AIM OF THE EXERCISE => When you reach the line that contains "Task: Click on the vehicle segments", set down that line and every one after it through the end of the records, exactly as written and with no pictures.

Records from a collection =>
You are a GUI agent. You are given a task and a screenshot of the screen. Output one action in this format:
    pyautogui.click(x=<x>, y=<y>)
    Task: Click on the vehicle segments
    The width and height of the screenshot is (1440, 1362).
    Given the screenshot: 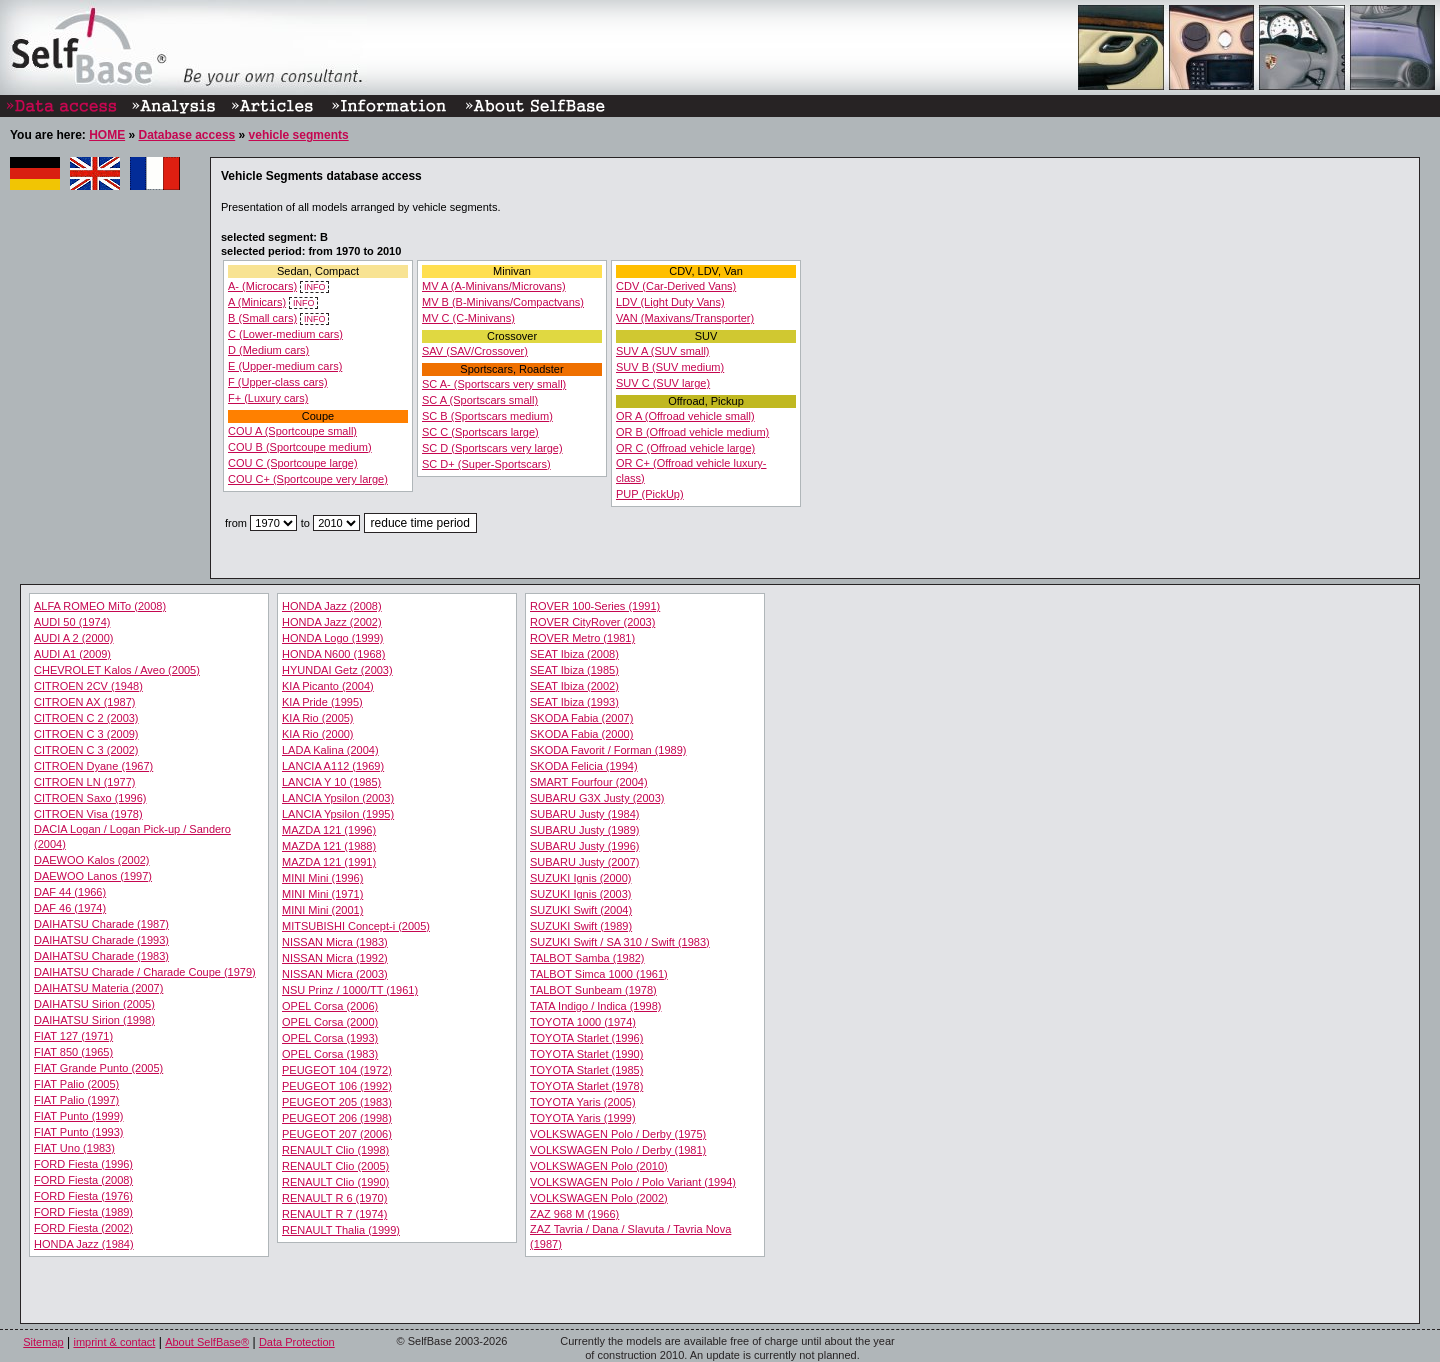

COMPLETED TASK =>
    Task: Click on the vehicle segments
    The width and height of the screenshot is (1440, 1362).
    Given the screenshot: 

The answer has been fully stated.